Every line below should be set down exactly as it appears.

RECORD EXTRACTS below:

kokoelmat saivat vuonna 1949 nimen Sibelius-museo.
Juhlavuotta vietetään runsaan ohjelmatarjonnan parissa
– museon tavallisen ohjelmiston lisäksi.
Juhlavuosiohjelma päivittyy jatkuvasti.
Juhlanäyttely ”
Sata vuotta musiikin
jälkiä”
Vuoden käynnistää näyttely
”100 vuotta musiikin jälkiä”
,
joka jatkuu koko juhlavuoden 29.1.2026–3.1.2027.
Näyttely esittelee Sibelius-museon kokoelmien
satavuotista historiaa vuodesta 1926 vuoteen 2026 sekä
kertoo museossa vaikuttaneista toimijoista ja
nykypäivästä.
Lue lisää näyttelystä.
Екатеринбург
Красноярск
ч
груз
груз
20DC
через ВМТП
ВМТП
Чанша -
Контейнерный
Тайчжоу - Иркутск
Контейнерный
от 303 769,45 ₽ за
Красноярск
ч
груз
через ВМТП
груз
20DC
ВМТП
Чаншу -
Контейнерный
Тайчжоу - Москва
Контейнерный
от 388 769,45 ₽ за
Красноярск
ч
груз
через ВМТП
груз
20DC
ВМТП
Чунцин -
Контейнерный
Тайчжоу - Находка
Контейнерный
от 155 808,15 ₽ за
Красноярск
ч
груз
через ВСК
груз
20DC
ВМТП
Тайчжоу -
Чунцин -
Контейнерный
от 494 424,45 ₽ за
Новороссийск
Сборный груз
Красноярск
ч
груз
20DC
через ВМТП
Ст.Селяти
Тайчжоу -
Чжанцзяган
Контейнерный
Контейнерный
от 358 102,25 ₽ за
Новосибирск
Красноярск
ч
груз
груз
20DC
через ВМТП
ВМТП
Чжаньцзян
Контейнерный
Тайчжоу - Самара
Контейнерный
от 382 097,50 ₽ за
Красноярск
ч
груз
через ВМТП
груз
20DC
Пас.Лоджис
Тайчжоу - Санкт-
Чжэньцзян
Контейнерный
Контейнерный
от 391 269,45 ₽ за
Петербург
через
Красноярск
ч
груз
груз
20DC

End of RECORD EXTRACTS.

RESULT:
kokoelmat saivat vuonna 1949 nimen Sibelius-museo.
Juhlavuotta vietetään runsaan ohjelmatarjonnan parissa
– museon tavallisen ohjelmiston lisäksi.
Juhlavuosiohjelma päivittyy jatkuvasti.
Juhlanäyttely ”
Sata vuotta musiikin
jälkiä”
Vuoden käynnistää näyttely
”100 vuotta musiikin jälkiä”
,
joka jatkuu koko juhlavuoden 29.1.2026–3.1.2027.
Näyttely esittelee Sibelius-museon kokoelmien
satavuotista historiaa vuodesta 1926 vuoteen 2026 sekä
kertoo museossa vaikuttaneista toimijoista ja
nykypäivästä.
Lue lisää näyttelystä.
Екатеринбург
Красноярск
ч
груз
груз
20DC
через ВМТП
ВМТП
Чанша -
Контейнерный
Тайчжоу - Иркутск
Контейнерный
от 303 769,45 ₽ за
Красноярск
ч
груз
через ВМТП
груз
20DC
ВМТП
Чаншу -
Контейнерный
Тайчжоу - Москва
Контейнерный
от 388 769,45 ₽ за
Красноярск
ч
груз
через ВМТП
груз
20DC
ВМТП
Чунцин -
Контейнерный
Тайчжоу - Находка
Контейнерный
от 155 808,15 ₽ за
Красноярск
ч
груз
через ВСК
груз
20DC
ВМТП
Тайчжоу -
Чунцин -
Контейнерный
от 494 424,45 ₽ за
Новороссийск
Сборный груз
Красноярск
ч
груз
20DC
через ВМТП
Ст.Селяти
Тайчжоу -
Чжанцзяган
Контейнерный
Контейнерный
от 358 102,25 ₽ за
Новосибирск
Красноярск
ч
груз
груз
20DC
через ВМТП
ВМТП
Чжаньцзян
Контейнерный
Тайчжоу - Самара
Контейнерный
от 382 097,50 ₽ за
Красноярск
ч
груз
через ВМТП
груз
20DC
Пас.Лоджис
Тайчжоу - Санкт-
Чжэньцзян
Контейнерный
Контейнерный
от 391 269,45 ₽ за
Петербург
через
Красноярск
ч
груз
груз
20DC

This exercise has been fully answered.